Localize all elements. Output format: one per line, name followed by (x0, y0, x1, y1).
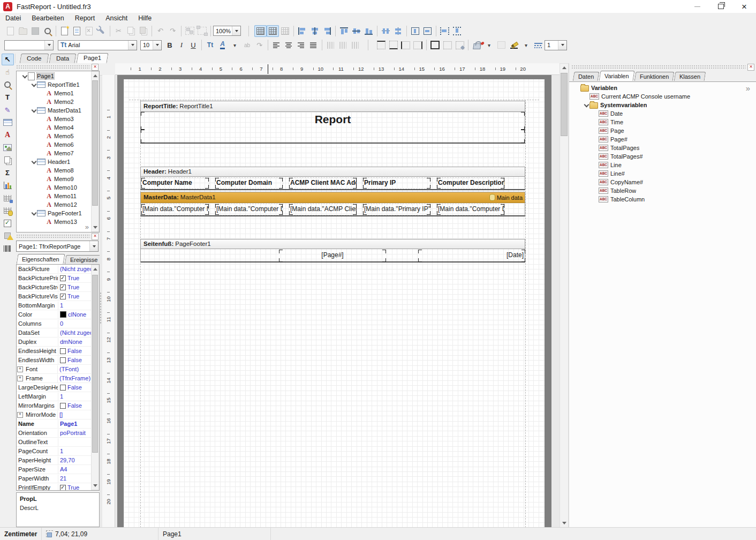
report-tree-item[interactable]: Memo5 (17, 132, 90, 140)
variable-tree-item[interactable]: Line# (569, 169, 754, 178)
frame-top-icon[interactable] (375, 39, 387, 51)
checkbox-object-icon[interactable] (2, 218, 14, 229)
band-master-data-header[interactable]: MasterData:MasterData1 Main data (141, 192, 525, 203)
band-page-footer[interactable]: Seitenfuß:PageFooter1 [Page#] [Date] (140, 239, 525, 262)
data-panel-tab[interactable]: Variablen (599, 71, 635, 81)
paste-icon[interactable] (137, 25, 149, 37)
memo-column-header[interactable]: ACMP Client MAC Address (289, 177, 357, 189)
font-color-dropdown-icon[interactable]: ▾ (229, 39, 241, 51)
property-row[interactable]: DataSet (Nicht zugeordnet) (17, 328, 91, 338)
checkbox-icon[interactable] (60, 357, 66, 363)
memo-report-title[interactable]: Report (141, 112, 525, 130)
text-align-left-icon[interactable] (270, 39, 283, 51)
report-tree-item[interactable]: Memo9 (17, 175, 90, 183)
variable-tree-item[interactable]: TotalPages# (569, 152, 754, 161)
frame-right-icon[interactable] (412, 39, 424, 51)
menu-item[interactable]: Datei (0, 13, 26, 24)
report-tree-item[interactable]: Memo6 (17, 140, 90, 149)
property-row[interactable]: MirrorMode [] (17, 410, 91, 419)
document-tab[interactable]: Data (49, 54, 76, 63)
chevron-down-icon[interactable] (31, 211, 36, 216)
tree-more-icon[interactable]: » (85, 224, 89, 230)
same-height-icon[interactable] (451, 25, 463, 37)
new-dialog-page-icon[interactable] (71, 25, 83, 37)
show-grid-icon[interactable] (254, 25, 267, 37)
expand-icon[interactable] (17, 376, 23, 381)
chevron-down-icon[interactable] (31, 82, 36, 87)
property-row[interactable]: EndlessHeight False (17, 347, 91, 356)
text-object-icon[interactable]: A (2, 129, 14, 141)
font-color-icon[interactable]: A (216, 39, 229, 51)
highlight-icon[interactable]: ab (241, 39, 253, 51)
delete-page-icon[interactable] (83, 25, 95, 37)
menu-item[interactable]: Bearbeiten (26, 13, 69, 24)
style-combo[interactable] (4, 40, 54, 50)
property-grid-scrollbar[interactable] (91, 265, 99, 490)
center-horizontally-icon[interactable] (409, 25, 421, 37)
variable-tree-item[interactable]: Systemvariablen (569, 101, 754, 109)
underline-button[interactable]: U (187, 39, 199, 51)
fill-color-icon[interactable] (471, 39, 483, 51)
zoom-tool-icon[interactable] (2, 79, 14, 91)
shape-object-icon[interactable] (2, 230, 14, 242)
expand-icon[interactable] (17, 412, 23, 418)
checkbox-icon[interactable] (60, 403, 66, 409)
property-row[interactable]: PageCount 1 (17, 447, 91, 456)
variable-tree-item[interactable]: Current ACMP Console username (569, 92, 754, 101)
data-panel-tab[interactable]: Daten (573, 72, 600, 81)
property-row[interactable]: OutlineText (17, 438, 91, 447)
copy-icon[interactable] (125, 25, 137, 37)
document-tab[interactable]: Page1 (76, 53, 108, 63)
report-tree-item[interactable]: MasterData1 (17, 106, 90, 115)
save-report-icon[interactable] (29, 25, 41, 37)
font-size-combo[interactable]: 10 (140, 40, 162, 50)
restore-button[interactable] (709, 0, 732, 13)
insert-band-icon[interactable] (2, 117, 14, 129)
frame-edit-icon[interactable] (453, 39, 466, 51)
property-row[interactable]: LargeDesignHeight False (17, 383, 91, 392)
property-row[interactable]: Orientation poPortrait (17, 429, 91, 438)
font-settings-icon[interactable]: Tt (204, 39, 216, 51)
memo-column-header[interactable]: Computer Name (141, 177, 209, 189)
system-text-icon[interactable]: Σ (2, 167, 14, 179)
data-panel-tab[interactable]: Funktionen (634, 72, 675, 81)
select-tool-icon[interactable]: ↖ (2, 54, 14, 65)
data-panel-tab[interactable]: Klassen (674, 72, 706, 81)
rotate-text-icon[interactable]: ↷ (253, 39, 266, 51)
variable-tree-item[interactable]: Line (569, 161, 754, 169)
align-tops-icon[interactable] (338, 25, 350, 37)
report-tree-item[interactable]: Memo11 (17, 192, 90, 200)
panel-more-icon[interactable]: » (746, 85, 750, 92)
fill-color-dropdown-icon[interactable]: ▾ (483, 39, 495, 51)
panel-drag-handle[interactable] (16, 65, 90, 69)
ungroup-icon[interactable] (196, 25, 208, 37)
object-selector-dropdown-icon[interactable] (89, 241, 98, 251)
report-tree-item[interactable]: Memo12 (17, 200, 90, 209)
report-tree-item[interactable]: Memo4 (17, 123, 90, 132)
variable-tree-item[interactable]: Variablen (569, 84, 754, 92)
variable-tree-item[interactable]: Date (569, 109, 754, 118)
variable-tree-item[interactable]: TotalPages (569, 144, 754, 152)
property-row[interactable]: Frame (TfrxFrame) (17, 374, 91, 383)
canvas-vertical-scrollbar[interactable] (560, 63, 569, 528)
background-color-icon[interactable] (495, 39, 508, 51)
panel-close-icon[interactable] (92, 233, 99, 240)
band-report-title[interactable]: ReportTitle:ReportTitle1 Report (140, 101, 525, 144)
new-report-page-icon[interactable] (58, 25, 71, 37)
report-settings-icon[interactable] (95, 25, 108, 37)
panel-close-icon[interactable] (747, 64, 754, 71)
align-to-grid-icon[interactable] (279, 25, 291, 37)
font-combo[interactable]: Tt Arial (58, 40, 137, 50)
panel-splitter[interactable] (100, 292, 102, 324)
report-tree-item[interactable]: Header1 (17, 158, 90, 166)
line-color-dropdown-icon[interactable]: ▾ (520, 39, 532, 51)
frame-all-icon[interactable] (429, 39, 441, 51)
property-row[interactable]: PaperSize A4 (17, 465, 91, 474)
frame-none-icon[interactable] (441, 39, 453, 51)
checkbox-icon[interactable] (60, 385, 66, 391)
memo-data-field[interactable]: [Main data."Computer Name"] (141, 204, 209, 215)
property-row[interactable]: Duplex dmNone (17, 338, 91, 347)
property-row[interactable]: BackPictureStretched True (17, 283, 91, 292)
text-valign-bottom-icon[interactable] (349, 39, 361, 51)
undo-icon[interactable]: ↶ (154, 25, 167, 37)
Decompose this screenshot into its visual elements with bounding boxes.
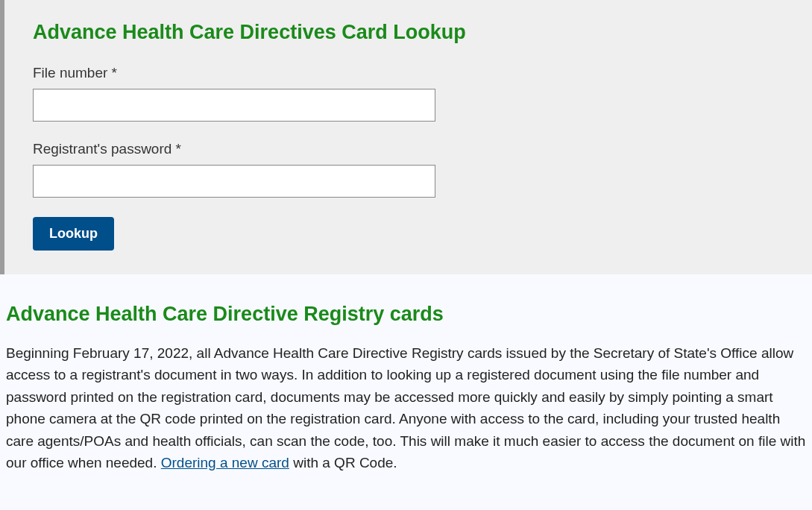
paragraph-text-post: with a QR Code. [289,455,397,470]
paragraph-text-pre: Beginning February 17, 2022, all Advance… [6,345,805,470]
file-number-input[interactable] [33,89,435,122]
ordering-new-card-link[interactable]: Ordering a new card [161,455,289,470]
lookup-title: Advance Health Care Directives Card Look… [33,21,784,44]
file-number-label: File number * [33,65,784,81]
password-input[interactable] [33,165,435,198]
file-number-group: File number * [33,65,784,122]
password-label: Registrant's password * [33,141,784,157]
content-paragraph: Beginning February 17, 2022, all Advance… [6,342,806,474]
content-title: Advance Health Care Directive Registry c… [6,303,806,326]
lookup-panel: Advance Health Care Directives Card Look… [0,0,812,274]
lookup-button[interactable]: Lookup [33,217,114,251]
content-section: Advance Health Care Directive Registry c… [0,297,812,497]
password-group: Registrant's password * [33,141,784,198]
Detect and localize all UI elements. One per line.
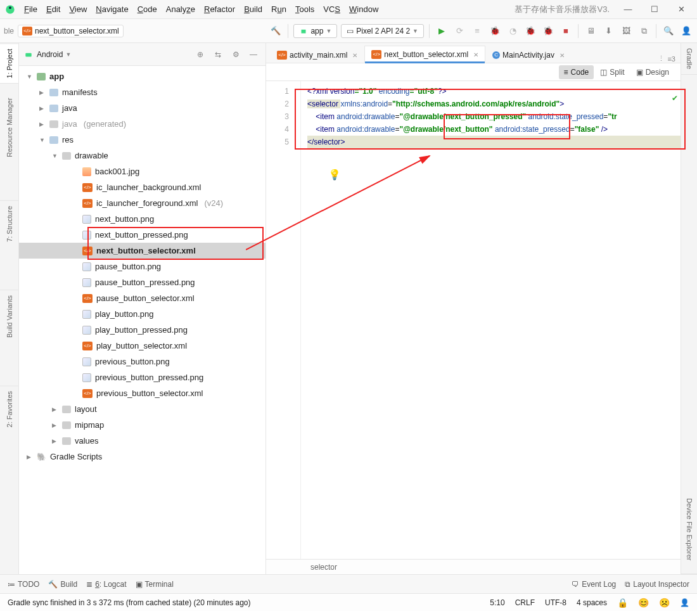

_ _ _ _ _

* _Problem statement_:
From the data above, copy out every line with the string "expand" in it.

* _Answer space_:
expand-icon[interactable] (17, 376, 23, 381)
expand-icon[interactable] (17, 412, 23, 418)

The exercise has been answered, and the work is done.